Seleccionar página

Debido a uno de los programas más memorables de mi generación, crecí con la firme pero errónea creencia de que la península de Corea se parecía al sur de California. O, más específicamente, dado que nunca había estado en el sur de California o Corea, pero vi innumerables episodios de M * A * S * H ​​con algo un poco menos devoto religioso, pensé que toda Corea estaba compuesta enteramente por uno. roca característica. Peak, un camino polvoriento hacia una pista de aterrizaje de helicópteros y un grupo de médicos divertidos, cariñosos y sufrientes que estaban atrapados en una guerra aparentemente interminable.

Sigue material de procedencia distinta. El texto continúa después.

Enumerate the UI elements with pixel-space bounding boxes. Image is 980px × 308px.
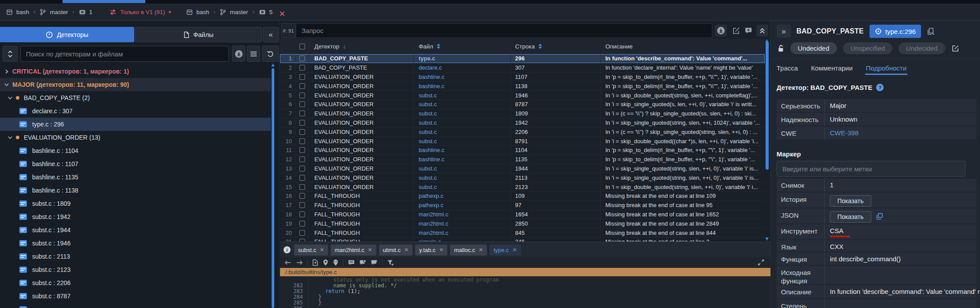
location-badge[interactable]: type.c:296 — [869, 25, 921, 38]
marker-pin-icon[interactable] — [323, 259, 328, 266]
row-checkbox[interactable] — [296, 91, 309, 100]
close-tab-icon[interactable]: ✕ — [368, 247, 372, 253]
tree-group-major[interactable]: MAJOR (детекторов: 11, маркеров: 90) — [0, 78, 271, 91]
menu-button[interactable] — [247, 46, 260, 62]
code-tab[interactable]: subst.c✕ — [294, 245, 328, 256]
table-scroll-down-icon[interactable] — [765, 237, 769, 241]
close-tab-icon[interactable]: ✕ — [320, 247, 324, 253]
help-icon[interactable]: ? — [876, 84, 884, 91]
tree-marker-item[interactable]: subst.c : 1942 — [0, 210, 271, 223]
row-checkbox[interactable] — [296, 73, 309, 82]
code-tab[interactable]: malloc.c✕ — [450, 245, 487, 256]
code-tab[interactable]: y.tab.c✕ — [415, 245, 447, 256]
sort-both-icon[interactable] — [437, 44, 440, 49]
tab-comments[interactable]: Комментарии — [811, 61, 852, 75]
tree-marker-item[interactable]: bashline.c : 1135 — [0, 171, 271, 184]
cell-file[interactable]: subst.c — [414, 127, 511, 136]
code-tab[interactable]: ulimit.c✕ — [379, 245, 413, 256]
tree-group-critical[interactable]: CRITICAL (детекторов: 1, маркеров: 1) — [0, 65, 271, 78]
show-history-button[interactable]: Показать — [830, 195, 871, 207]
cell-file[interactable]: subst.c — [414, 137, 511, 145]
tree-detector-evaluation-order[interactable]: EVALUATION_ORDER (13) — [0, 131, 271, 144]
collapse-sidebar-button[interactable]: « — [263, 27, 279, 42]
search-input[interactable] — [20, 46, 229, 62]
scroll-up-icon[interactable] — [271, 63, 275, 67]
sort-both-icon[interactable] — [538, 44, 542, 49]
reset-button[interactable] — [262, 46, 279, 62]
expand-panel-button[interactable]: » — [777, 25, 791, 38]
table-row[interactable]: 12EVALUATION_ORDERbashline.c1135In 'p = … — [280, 155, 765, 164]
cell-file[interactable]: man2html.c — [414, 219, 511, 228]
table-row[interactable]: 1BAD_COPY_PASTEtype.c296In function 'des… — [280, 54, 765, 63]
tab-files[interactable]: Файлы — [135, 27, 262, 42]
table-row[interactable]: 20FALL_THROUGHman2html.c845Missing break… — [280, 228, 765, 237]
table-row[interactable]: 6EVALUATION_ORDERsubst.c8787In 'i = skip… — [280, 100, 765, 109]
tree-marker-item[interactable]: subst.c : 2113 — [0, 250, 271, 263]
download-results-button[interactable] — [715, 25, 727, 37]
collapse-panel-icon[interactable] — [756, 25, 768, 37]
sort-tree-button[interactable] — [3, 46, 18, 62]
download-tree-button[interactable] — [232, 46, 245, 62]
status-pill-1[interactable]: Undecided — [790, 42, 837, 54]
cell-file[interactable]: declare.c — [414, 63, 511, 72]
cell-file[interactable]: pathexp.c — [414, 201, 511, 210]
cell-file[interactable]: pathexp.c — [414, 192, 511, 200]
tab-details[interactable]: Подробности — [866, 61, 906, 75]
cell-file[interactable]: man2html.c — [414, 210, 511, 219]
table-row[interactable]: 7EVALUATION_ORDERsubst.c1809In 'i = (c =… — [280, 109, 765, 119]
row-checkbox[interactable] — [296, 164, 309, 173]
tree-marker-item[interactable]: subst.c : 2206 — [0, 276, 271, 289]
row-checkbox[interactable] — [296, 137, 309, 145]
cell-file[interactable]: subst.c — [414, 119, 511, 127]
close-tab-icon[interactable]: ✕ — [479, 247, 483, 253]
tree-marker-item[interactable]: bashline.c : 1107 — [0, 157, 271, 171]
comment-circle-icon[interactable] — [359, 260, 366, 266]
row-checkbox[interactable] — [296, 127, 309, 136]
view-tab-snapshot-5[interactable]: bash › master › 5 — [183, 4, 276, 20]
tree-marker-item[interactable]: subst.c : 1809 — [0, 197, 271, 210]
table-row[interactable]: 11EVALUATION_ORDERbashline.c1104In 'p = … — [280, 146, 765, 155]
file-export-icon[interactable] — [312, 259, 318, 266]
table-row[interactable]: 17FALL_THROUGHpathexp.c97Missing break a… — [280, 201, 765, 210]
status-pill-2[interactable]: Unspecified — [843, 42, 892, 54]
cell-file[interactable]: bashline.c — [414, 146, 511, 155]
cell-file[interactable]: subst.c — [414, 173, 511, 182]
tree-marker-item-selected[interactable]: type.c : 296 — [0, 118, 271, 131]
copy-link-icon[interactable] — [927, 27, 935, 35]
header-detector[interactable]: Детектор↓ — [309, 39, 414, 54]
close-tab-icon[interactable] — [277, 9, 287, 19]
cell-file[interactable]: subst.c — [414, 182, 511, 191]
show-json-button[interactable]: Показать — [830, 211, 871, 223]
table-row[interactable]: 16FALL_THROUGHpathexp.c109Missing break … — [280, 192, 765, 201]
table-row[interactable]: 14EVALUATION_ORDERsubst.c2113In 'i = ski… — [280, 173, 765, 182]
tree-marker-item[interactable]: bashline.c : 1104 — [0, 144, 271, 157]
code-tab-active[interactable]: type.c✕ — [490, 245, 521, 256]
expand-code-icon[interactable] — [758, 259, 764, 266]
row-checkbox[interactable] — [296, 182, 309, 191]
cell-file[interactable]: type.c — [414, 54, 511, 63]
tree-marker-item[interactable]: subst.c : 8787 — [0, 289, 271, 303]
table-row[interactable]: 4EVALUATION_ORDERbashline.c1138In 'p = s… — [280, 82, 765, 91]
status-pill-3[interactable]: Undecided — [899, 42, 945, 54]
unlock-icon[interactable] — [777, 45, 784, 52]
tree-marker-item[interactable]: subst.c : 2123 — [0, 263, 271, 276]
cell-file[interactable]: subst.c — [414, 164, 511, 173]
edit-status-icon[interactable] — [951, 45, 959, 52]
row-checkbox[interactable] — [296, 219, 309, 228]
cwe-link[interactable]: CWE-398 — [824, 126, 976, 139]
tree-marker-item[interactable]: declare.c : 307 — [0, 104, 271, 118]
row-checkbox[interactable] — [296, 237, 309, 241]
cell-file[interactable]: signals.c — [414, 237, 511, 241]
cell-file[interactable]: bashline.c — [414, 82, 511, 90]
code-tab[interactable]: man2html.c✕ — [331, 245, 376, 256]
view-tab-snapshot-1[interactable]: bash › master › 1 — [3, 4, 96, 20]
row-checkbox[interactable] — [296, 100, 309, 109]
cell-file[interactable]: subst.c — [414, 109, 511, 118]
table-row[interactable]: 21FALL_THROUGHsignals.c246Missing break … — [280, 237, 765, 241]
row-checkbox[interactable] — [296, 155, 309, 164]
cell-file[interactable]: bashline.c — [414, 73, 511, 82]
row-checkbox[interactable] — [296, 173, 309, 182]
cell-file[interactable]: bashline.c — [414, 155, 511, 164]
sidebar-scrollbar[interactable] — [272, 68, 274, 308]
tree-detector-bad-copy-paste[interactable]: BAD_COPY_PASTE (2) — [0, 91, 271, 104]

M * A * S * H ​​fue absolutamente la clave de mi identidad y mi desarrollo. Mi padre era un hombre ocupado, uno de los primeros médicos intensivos en automóviles en Kansas City, y se fue temprano y llegó tarde a casa. Primero imaginé que estaba trabajando en lo que se parecía mucho al hospital de tiendas 4077th. Traté de imaginarme haciendo lo que él hizo, en esas cuevas rocosas de «Corea» (esta fantasía romántica fue facilitada por el servicio de mi padre en la Fuerza Aérea como médico militar durante el conflicto en Vietnam). El problema, sin embargo, era que no podía imaginarme haciendo lo que hacía Hawkeye. Instintivamente me gustó su amor por la humanidad y su sensación de que la guerra era horrible, y su uso del humor como una forma saludable de afrontar la situación. Me encantó la forma en que se sentaba junto a la cama de sus pacientes, les tomaba las manos y suspiraba. Además, lo admito, me encantó mucho cuando se las arregló en al menos un episodio clave para conectarse agresiva y mutuamente con los labios calientes de Houlihan.

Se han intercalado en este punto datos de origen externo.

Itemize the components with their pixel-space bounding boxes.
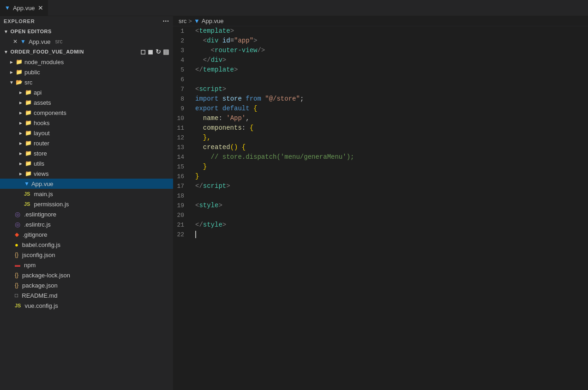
json-icon: {} bbox=[15, 272, 18, 278]
refresh-icon[interactable]: ↻ bbox=[156, 48, 162, 55]
line-number: 10 bbox=[173, 114, 192, 123]
code-line-10: 10 name: 'App', bbox=[173, 114, 588, 123]
tree-item-permission-js[interactable]: JS permission.js bbox=[0, 199, 173, 209]
code-editor[interactable]: 1 <template> 2 <div id="app"> 3 <router-… bbox=[173, 26, 588, 390]
breadcrumb-src[interactable]: src bbox=[179, 18, 186, 24]
tree-label: package-lock.json bbox=[22, 272, 70, 279]
code-line-16: 16 } bbox=[173, 172, 588, 181]
tab-label: App.vue bbox=[13, 5, 35, 12]
folder-chevron-icon: ► bbox=[18, 171, 23, 176]
tree-label: views bbox=[34, 170, 49, 177]
tree-item-gitignore[interactable]: ◆ .gitignore bbox=[0, 229, 173, 240]
line-number: 22 bbox=[173, 230, 192, 240]
tree-item-main-js[interactable]: JS main.js bbox=[0, 189, 173, 199]
npm-icon: ▬ bbox=[15, 262, 20, 268]
tree-item-api[interactable]: ► 📁 api bbox=[0, 87, 173, 97]
code-line-6: 6 bbox=[173, 75, 588, 84]
line-content: <router-view/> bbox=[192, 46, 588, 55]
line-content: components: { bbox=[192, 123, 588, 133]
line-number: 7 bbox=[173, 84, 192, 94]
tree-label: api bbox=[34, 89, 42, 96]
tree-label: src bbox=[24, 79, 32, 86]
line-content: </script> bbox=[192, 181, 588, 191]
project-header[interactable]: ▼ ORDER_FOOD_VUE_ADMIN ◻ ◼ ↻ ▤ bbox=[0, 47, 173, 57]
tree-item-app-vue[interactable]: ▼ App.vue bbox=[0, 179, 173, 189]
sidebar: EXPLORER ⋯ ▼ OPEN EDITORS ✕ ▼ App.vue sr… bbox=[0, 16, 173, 390]
js-file-icon: JS bbox=[24, 191, 30, 197]
editor-area: src > ▼ App.vue 1 <template> 2 <div id="… bbox=[173, 16, 588, 390]
open-editors-header[interactable]: ▼ OPEN EDITORS bbox=[0, 26, 173, 36]
tree-item-store[interactable]: ► 📁 store bbox=[0, 148, 173, 158]
code-line-7: 7 <script> bbox=[173, 84, 588, 94]
folder-icon: 📁 bbox=[25, 170, 32, 177]
line-number: 2 bbox=[173, 36, 192, 46]
tree-item-package-json[interactable]: {} package.json bbox=[0, 280, 173, 290]
tree-item-components[interactable]: ► 📁 components bbox=[0, 108, 173, 118]
tree-item-layout[interactable]: ► 📁 layout bbox=[0, 128, 173, 138]
tree-label: .eslintrc.js bbox=[24, 221, 51, 228]
eslint-icon: ◎ bbox=[15, 221, 20, 228]
tree-item-eslintrc-js[interactable]: ◎ .eslintrc.js bbox=[0, 219, 173, 229]
open-editors-label: OPEN EDITORS bbox=[10, 29, 52, 34]
tab-bar: ▼ App.vue ✕ bbox=[0, 0, 588, 16]
breadcrumb: src > ▼ App.vue bbox=[173, 16, 588, 26]
open-editor-item[interactable]: ✕ ▼ App.vue src bbox=[0, 36, 173, 47]
tree-item-router[interactable]: ► 📁 router bbox=[0, 138, 173, 148]
ellipsis-icon[interactable]: ⋯ bbox=[162, 18, 169, 25]
tab-app-vue[interactable]: ▼ App.vue ✕ bbox=[0, 0, 48, 16]
code-line-12: 12 }, bbox=[173, 133, 588, 143]
folder-icon: 📁 bbox=[25, 150, 32, 156]
line-number: 19 bbox=[173, 201, 192, 210]
tree-item-babel-config[interactable]: ● babel.config.js bbox=[0, 240, 173, 250]
tree-item-vue-config[interactable]: JS vue.config.js bbox=[0, 300, 173, 311]
code-line-1: 1 <template> bbox=[173, 26, 588, 36]
line-number: 14 bbox=[173, 152, 192, 162]
folder-icon: 📁 bbox=[16, 69, 23, 75]
line-number: 15 bbox=[173, 162, 192, 172]
tree-label: public bbox=[24, 69, 40, 76]
tree-item-src[interactable]: ▼ 📂 src bbox=[0, 77, 173, 87]
close-icon[interactable]: ✕ bbox=[38, 4, 43, 12]
tree-item-node-modules[interactable]: ► 📁 node_modules bbox=[0, 57, 173, 67]
breadcrumb-file[interactable]: App.vue bbox=[202, 18, 224, 24]
js-file-icon: JS bbox=[15, 303, 21, 308]
tree-label: store bbox=[34, 150, 47, 157]
tree-item-readme[interactable]: □ README.md bbox=[0, 290, 173, 300]
tree-item-public[interactable]: ► 📁 public bbox=[0, 67, 173, 77]
tree-label: main.js bbox=[34, 191, 53, 198]
folder-icon: 📁 bbox=[25, 140, 32, 146]
code-line-2: 2 <div id="app"> bbox=[173, 36, 588, 46]
tree-item-utils[interactable]: ► 📁 utils bbox=[0, 158, 173, 168]
code-content: 1 <template> 2 <div id="app"> 3 <router-… bbox=[173, 26, 588, 240]
folder-chevron-icon: ► bbox=[9, 60, 14, 65]
line-content: } bbox=[192, 162, 588, 172]
folder-icon: 📁 bbox=[25, 109, 32, 116]
line-content: }, bbox=[192, 133, 588, 143]
tree-item-assets[interactable]: ► 📁 assets bbox=[0, 97, 173, 108]
collapse-icon[interactable]: ▤ bbox=[163, 48, 169, 55]
tree-label: .eslintignore bbox=[24, 211, 56, 218]
tree-item-jsconfig-json[interactable]: {} jsconfig.json bbox=[0, 250, 173, 260]
project-chevron-icon: ▼ bbox=[4, 49, 8, 54]
tree-item-eslintignore[interactable]: ◎ .eslintignore bbox=[0, 209, 173, 219]
tree-item-hooks[interactable]: ► 📁 hooks bbox=[0, 118, 173, 128]
folder-icon: 📁 bbox=[25, 89, 32, 96]
tree-item-npm[interactable]: ▬ npm bbox=[0, 260, 173, 270]
line-content: </div> bbox=[192, 55, 588, 65]
tree-item-package-lock[interactable]: {} package-lock.json bbox=[0, 270, 173, 280]
line-content: <script> bbox=[192, 84, 588, 94]
line-content bbox=[192, 191, 588, 201]
tree-label: router bbox=[34, 140, 49, 147]
new-file-icon[interactable]: ◻ bbox=[140, 48, 146, 55]
line-content bbox=[192, 75, 588, 84]
tree-label: assets bbox=[34, 99, 51, 106]
line-content: created() { bbox=[192, 143, 588, 152]
close-editor-icon[interactable]: ✕ bbox=[13, 38, 18, 45]
code-line-20: 20 bbox=[173, 210, 588, 220]
line-number: 11 bbox=[173, 123, 192, 133]
tree-item-views[interactable]: ► 📁 views bbox=[0, 168, 173, 179]
open-editors-section: ▼ OPEN EDITORS ✕ ▼ App.vue src bbox=[0, 26, 173, 47]
new-folder-icon[interactable]: ◼ bbox=[148, 48, 154, 55]
tree-label: npm bbox=[24, 262, 36, 269]
vue-file-icon: ▼ bbox=[20, 38, 26, 45]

Pero faltaba algo. Quería que hablara más con sus pacientes, pero entendí que Hawkeye era, después de todo, un cirujano, y era, después de todo, un programa de televisión de 30 minutos, y él era, en última instancia, un personaje de ficción. (También quería que él fuera más allá con el viejo Hot Lips Houlihan, pero eso fue por razones diferentes, más hormonales).

Luego, en algo así como el episodio 20, apareció Allan Arbus, interpretando el papel de Sidney Freedman, MD, el psiquiatra militar enviado ocasionalmente al 4077. Incluso a la edad apenas pubescente de 11 años (comencé a perder la calvicie temprano), el trabajo del Dr. Freedman me inspiró y me conmovió. El personal del 4077th visitó Sidney con respeto y admiración. Lo necesitaban tanto como necesitaban a sus cirujanos y enfermeras y el alambique con el que Hawkeye preparaba su whisky.

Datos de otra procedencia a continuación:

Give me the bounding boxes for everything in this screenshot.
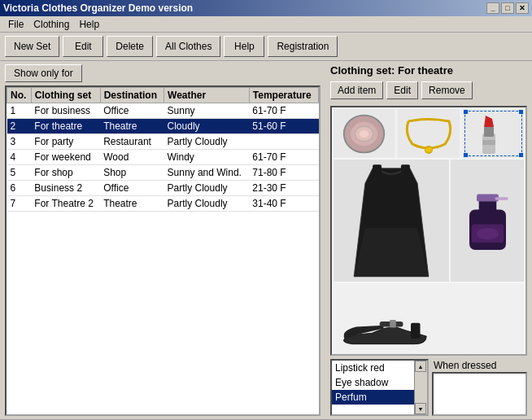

«Necesitamos a Sidney», recuerdo que dijeron, aunque pasé una buena parte del día tratando de encontrar esa cita exacta y no estoy seguro de que alguna vez hayan dicho esas palabras, palabras en ninguno de los guiones. Supongo que es porque no lo necesitaban. Sabían, y por extensión el espectador sabía, lo que se necesitaba.

Lo que estoy diciendo es que los personajes de M * A * S * H ​​necesitaban a Sidney tanto como su paciente necesitaba a Sidney, tanto como yo necesitaba a Sidney, tanto, de hecho, como Sidney necesitaba. De todos ellos . Los esfuerzos terapéuticos de Sidney vinieron a través de la tarea engañosamente simple pero realmente agotadora de sentarse con otros a través de un inmenso dolor y dolor. Una identidad de rescate extraña, masoquista y ciertamente impulsada por la fantasía fue picada en mi sentido de mí mismo y en mi propósito por el personaje que interpretó Allan Arbus. Si fuera médico (y ya era el hijo calvo de un médico, por lo que las cartas apuntaban al menos en un 50% en esa dirección), sería un psiquiatra, y sería un psiquiatra como Sidney, porque incluso los cirujanos 4077 no podrían hacer lo que hicieron sin Sidney.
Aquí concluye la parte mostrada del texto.